Anti-terrorism law may hamper NGOs

Published April 1, 2002

NGO executives say Canada’s anti-terrorism law threatens their support of demonstrations such as this one against racism.

Christian and secular non-governmental organizations (NGOs) involved in advocacy work in Canada and overseas say vital programs are in danger because of new anti-terrorism laws passed by Parliament last December.

They also say the new legislation, introduced as Bill C-36, threatens freedom of expression as guaranteed in the Charter of Rights and Freedoms.

Bill C-36 was introduced in October in response to terrorist attacks against the United States and to implement international conventions on terrorism.

The bill was also accompanied by a shift in control in Ottawa, which also concerns NGOs. “Now the regulatory people at Canada Customs and Revenue are in control, not the Canadian International Development Agency (CIDA),” said Andrew Ignatieff, executive director of the Primate’s World Relief and Development Fund (PWRDF.)

“It used to be that (NGO) involvement in public policy debate was seen as a positive contribution,” Mr. Ignatieff added. “But to functionaries within Canada Customs, it’s not seen as so positive.”

Charitable law says that charitable organizations can use 10 per cent of their resources for political/advocacy activities, but now new definitions in the bill have been applied to those activities, making their correct interpretation difficult. Government officials could not be reached for comment.

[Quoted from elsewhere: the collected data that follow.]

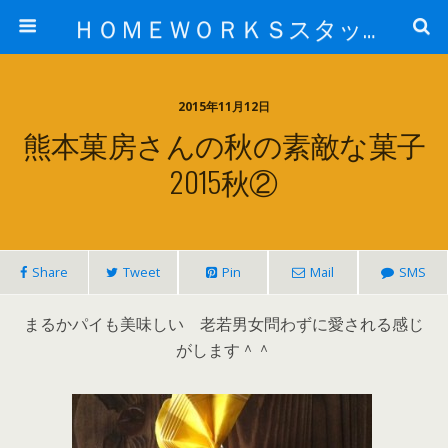
ＨＯＭＥＷＯＲＫＳスタッフ日記ブログ
2015年11月12日
熊本菓房さんの秋の素敵な菓子
2015秋②
Share
Tweet
Pin
Mail
SMS
まるかパイも美味しい 老若男女問わずに愛される感じ
がします＾＾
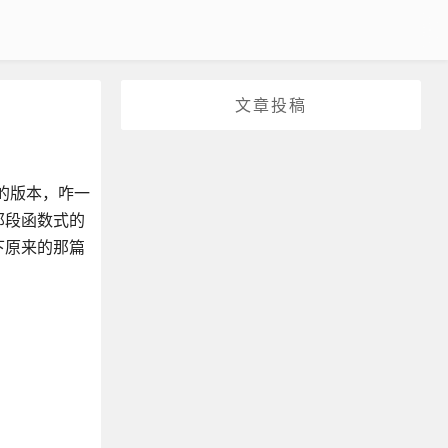
文章投稿
的版本，咋一
那段函数式的
下原来的那篇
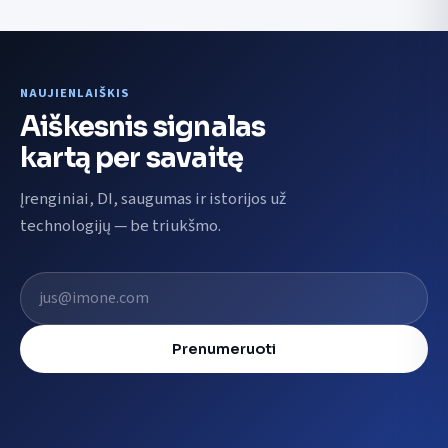
NAUJIENLAIŠKIS
Aiškesnis signalas
kartą per savaitę
Įrenginiai, DI, saugumas ir istorijos už
technologijų — be triukšmo.
El. pašto adresas
Prenumeruoti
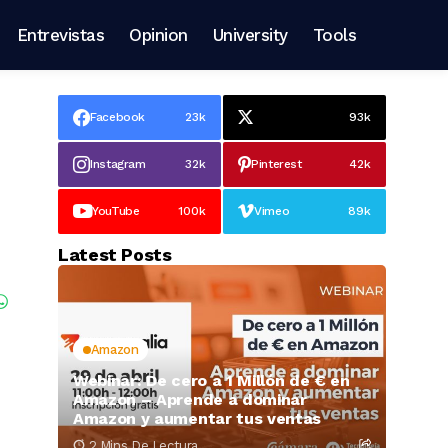
Entrevistas
Opinion
University
Tools
Facebook
23k
93k
Instagram
32k
Pinterest
42k
YouTube
100k
Vimeo
89k
Latest Posts
Amazon
Webinar: De cero a 1 Millón de € en
Amazon – Aprende a dominar
Amazon y aumentar tus ventas
2 Mins De Lectura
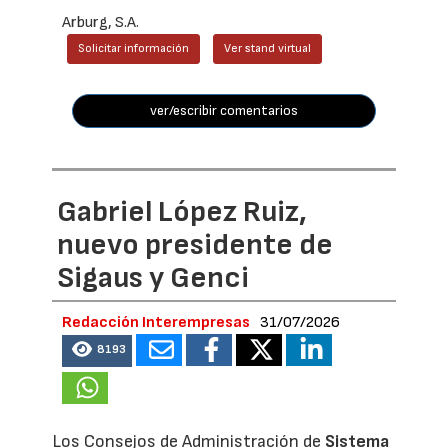
Arburg, S.A.
Solicitar información
Ver stand virtual
ver/escribir comentarios
Gabriel López Ruiz,
nuevo presidente de
Sigaus y Genci
Redacción Interempresas
31/07/2026
8193
Los Consejos de Administración de
Sistema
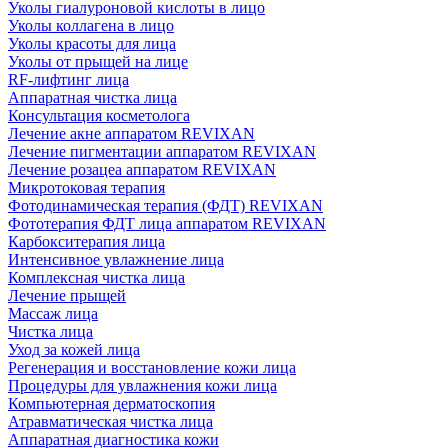
Уколы гиалуроновой кислоты в лицо
Уколы коллагена в лицо
Уколы красоты для лица
Уколы от прыщей на лице
RF-лифтинг лица
Аппаратная чистка лица
Консультация косметолога
Лечение акне аппаратом REVIXAN
Лечение пигментации аппаратом REVIXAN
Лечение розацеа аппаратом REVIXAN
Микротоковая терапия
Фотодинамическая терапия (ФДТ) REVIXAN
Фототерапия ФДТ лица аппаратом REVIXAN
Карбокситерапия лица
Интенсивное увлажнение лица
Комплексная чистка лица
Лечение прыщей
Массаж лица
Чистка лица
Уход за кожей лица
Регенерация и восстановление кожи лица
Процедуры для увлажнения кожи лица
Компьютерная дерматоскопия
Атравматическая чистка лица
Аппаратная диагностика кожи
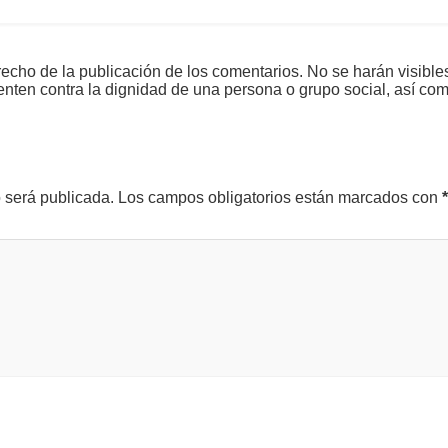
echo de la publicación de los comentarios. No se harán visible
tenten contra la dignidad de una persona o grupo social, así co
o será publicada.
Los campos obligatorios están marcados con
*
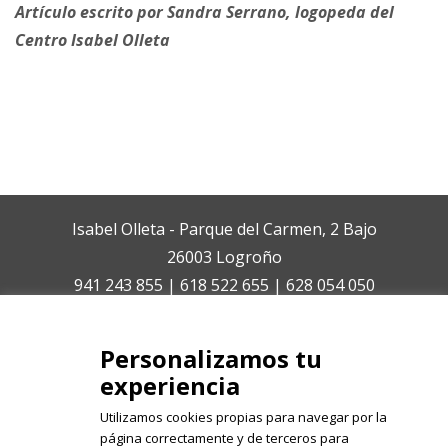
Artículo escrito por Sandra Serrano, logopeda del
Centro Isabel Olleta
Isabel Olleta - Parque del Carmen, 2 Bajo
26003 Logroño
941 243 855 | 618 522 655 | 628 054 050
isabelolleta@centroisabelolleta.com
Personalizamos tu
experiencia
Utilizamos cookies propias para navegar por la
página correctamente y de terceros para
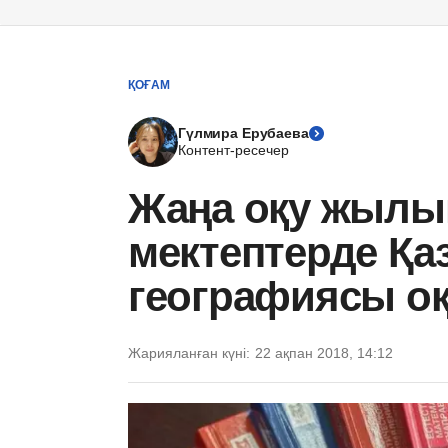
ҚОҒАМ
Гүлмира Ерубаева
Контент-ресечер
Жаңа оқу жылы
мектептерде Қа
географиясы 
Жарияланған күні:
22 ақпан 2018, 14:12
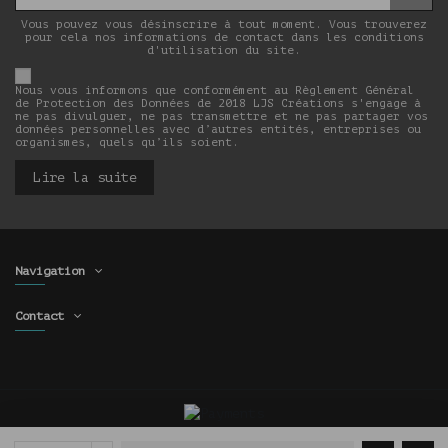
Vous pouvez vous désinscrire à tout moment. Vous trouverez
pour cela nos informations de contact dans les conditions
d'utilisation du site.
Nous vous informons que conformément au Règlement Général
de Protection des Données de 2018 LJS Créations s'engage à
ne pas divulguer, ne pas transmettre et ne pas partager vos
données personnelles avec d’autres entités, entreprises ou
organismes, quels qu’ils soient.
Lire la suite
Navigation
Contact
Copyright © 2026 LJS Créations | Tous droits réservés |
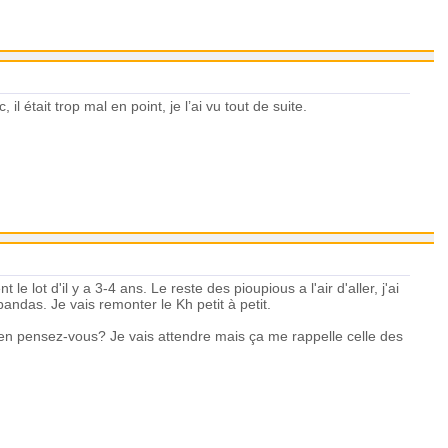
était trop mal en point, je l’ai vu tout de suite.
 lot d'il y a 3-4 ans. Le reste des pioupious a l'air d'aller, j'ai
ndas. Je vais remonter le Kh petit à petit.
u'en pensez-vous? Je vais attendre mais ça me rappelle celle des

“For example, PWRDF was involved very successfully in the Canadian Ecumenical Jubilee Initiative,” Mr. Ignatieff said. Every year for three years there were public activities, meetings with government officials, letter-writing campaigns and research.

“Paul Martin, minister of finance, acknowledged that he was deeply affected by the research done by faith communities and was very struck by the huge public response to the Third World debt campaign,” Mr. Ignatieff added.

Now, according to C-36, one to one meetings with the minister and presentations to parliamentary committees are permitted but letter-writing campaigns are no longer allowed because they are deemed “political activity.”

NGOs are considering a charter challenge to C-36, Mr. Ignatieff said.

In the meantime, the NGOs are studying the new legislation, which has very broad definitions for “terrorist activities,” and trying not to succumb to “charity chill” – censoring their own activities or putting their overseas staff at risk.

“According to the new legislation, you can be defined by CSIS as a terrorist organization and testimony can be received from unidentified parties (including other governments) saying you are associating with terrorist groups,” Mr. Ignatieff said. This could be devastating for an NGO, because it would lose its charitable status.

NGOs are also concerned about the undue haste with which the bill was passed. “They railroaded it through the House,” said Kathy Van der Grift, senior analyst, advocacy and public policy analyst for World Vision Canada in an interview. “I don’t think the Canadian public was fully aware of the implications of this legislation.”

She added that the new law could have the opposite effect of that intended. “For example, people may not do things any more that they should be doing to fight terrorism.” She cited the NGO practice of helping children in places such as Palestine, Lebanon, and south Sudan where rebel groups recruit children into militias. Humanitarian groups intervene by educating children about their rights and also help them stay in school.

“This bill now makes that kind of involvement risky,” Ms. Van der Grift said.

While emphasizing that World Vision and the NGOs will not flout the law, “we will not just take it,” Ms. Van der Grift said. “We are not giving up. We want clarification (of how the new bill will be interpreted by the government.”

“It’s very antidemocratic and flies in the face of a very solid tradition and something expressed in the Charter of Rights and Freedoms,” Mr. Ignatieff added.

Both Mr. Ignatieff and Ms. Van der Grift said the government is in a different frame of mind since the terrorist attacks of Sept. 11.

“The trouble is that the federal government is in a very forceful and controlling frame of mind and the public is very accepting of that given Sept. 11 and the difficult economic and social times we are living through,” said Mr. Ignatieff.